▶ **About this exercise**: Return the number of lines below that contain "kategorilerdeki"; nothing else belongs in the reply.

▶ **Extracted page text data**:
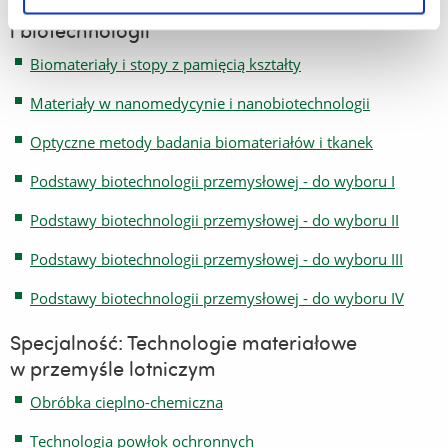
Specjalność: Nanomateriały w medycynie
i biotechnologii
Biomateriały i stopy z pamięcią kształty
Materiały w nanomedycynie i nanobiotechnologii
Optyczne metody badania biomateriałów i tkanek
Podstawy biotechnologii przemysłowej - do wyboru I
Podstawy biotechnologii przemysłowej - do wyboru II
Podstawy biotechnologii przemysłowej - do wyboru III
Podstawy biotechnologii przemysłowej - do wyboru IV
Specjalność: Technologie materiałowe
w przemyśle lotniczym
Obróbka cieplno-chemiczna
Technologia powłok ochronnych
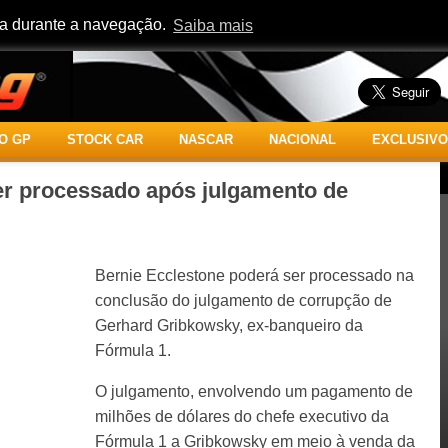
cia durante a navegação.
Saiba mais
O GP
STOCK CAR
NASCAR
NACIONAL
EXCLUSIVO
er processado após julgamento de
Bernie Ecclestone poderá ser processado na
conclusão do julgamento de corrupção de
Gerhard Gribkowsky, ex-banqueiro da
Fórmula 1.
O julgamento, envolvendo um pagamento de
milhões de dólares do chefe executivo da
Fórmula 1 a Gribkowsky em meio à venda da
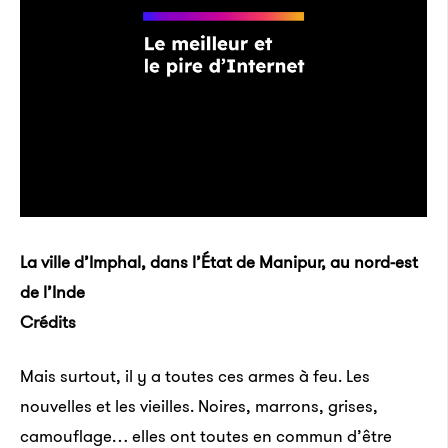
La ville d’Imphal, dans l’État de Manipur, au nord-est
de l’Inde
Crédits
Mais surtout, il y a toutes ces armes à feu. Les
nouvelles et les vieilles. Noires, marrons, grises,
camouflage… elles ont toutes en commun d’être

* * *

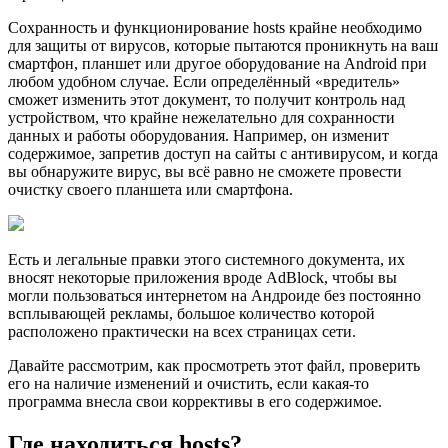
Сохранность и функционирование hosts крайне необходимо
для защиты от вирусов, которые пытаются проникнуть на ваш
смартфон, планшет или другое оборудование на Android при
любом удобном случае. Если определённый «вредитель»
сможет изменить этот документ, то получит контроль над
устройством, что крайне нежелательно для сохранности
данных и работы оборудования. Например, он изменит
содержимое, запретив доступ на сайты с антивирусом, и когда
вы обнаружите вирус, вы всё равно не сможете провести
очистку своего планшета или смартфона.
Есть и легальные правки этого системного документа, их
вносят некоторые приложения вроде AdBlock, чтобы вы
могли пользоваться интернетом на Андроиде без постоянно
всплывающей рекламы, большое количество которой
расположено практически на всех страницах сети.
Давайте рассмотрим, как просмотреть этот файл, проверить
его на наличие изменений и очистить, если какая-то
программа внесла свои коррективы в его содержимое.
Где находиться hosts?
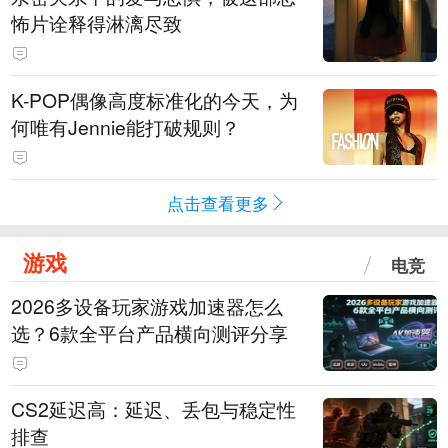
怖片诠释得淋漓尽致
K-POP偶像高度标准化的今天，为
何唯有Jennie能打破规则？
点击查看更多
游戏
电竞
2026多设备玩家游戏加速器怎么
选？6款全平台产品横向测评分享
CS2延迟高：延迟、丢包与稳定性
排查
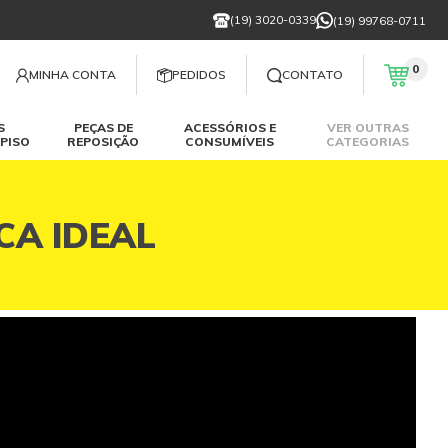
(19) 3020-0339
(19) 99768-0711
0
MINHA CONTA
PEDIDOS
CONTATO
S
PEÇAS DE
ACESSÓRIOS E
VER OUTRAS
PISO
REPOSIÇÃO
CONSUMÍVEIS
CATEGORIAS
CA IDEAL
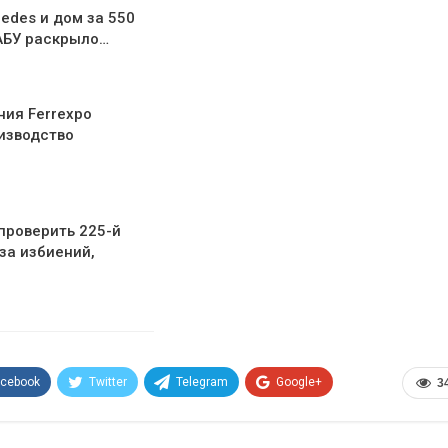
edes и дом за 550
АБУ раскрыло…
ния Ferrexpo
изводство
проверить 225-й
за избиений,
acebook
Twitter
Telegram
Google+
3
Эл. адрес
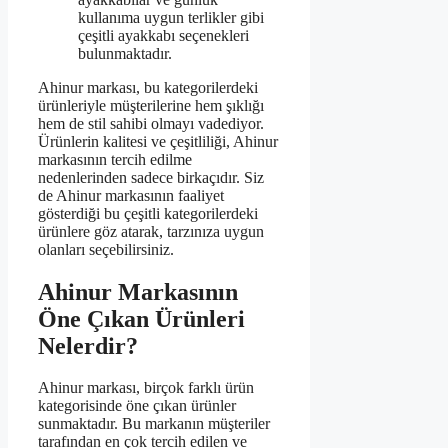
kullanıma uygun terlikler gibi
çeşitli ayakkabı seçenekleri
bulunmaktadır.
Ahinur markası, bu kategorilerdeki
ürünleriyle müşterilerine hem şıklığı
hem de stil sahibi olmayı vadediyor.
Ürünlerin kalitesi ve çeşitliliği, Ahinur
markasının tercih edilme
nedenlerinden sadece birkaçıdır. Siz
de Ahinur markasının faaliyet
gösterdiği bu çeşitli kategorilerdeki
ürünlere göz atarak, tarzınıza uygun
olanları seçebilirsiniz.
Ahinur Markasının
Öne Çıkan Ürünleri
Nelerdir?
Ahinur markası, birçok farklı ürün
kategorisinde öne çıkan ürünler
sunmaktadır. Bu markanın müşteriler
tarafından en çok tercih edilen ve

▶ **Response box**: 2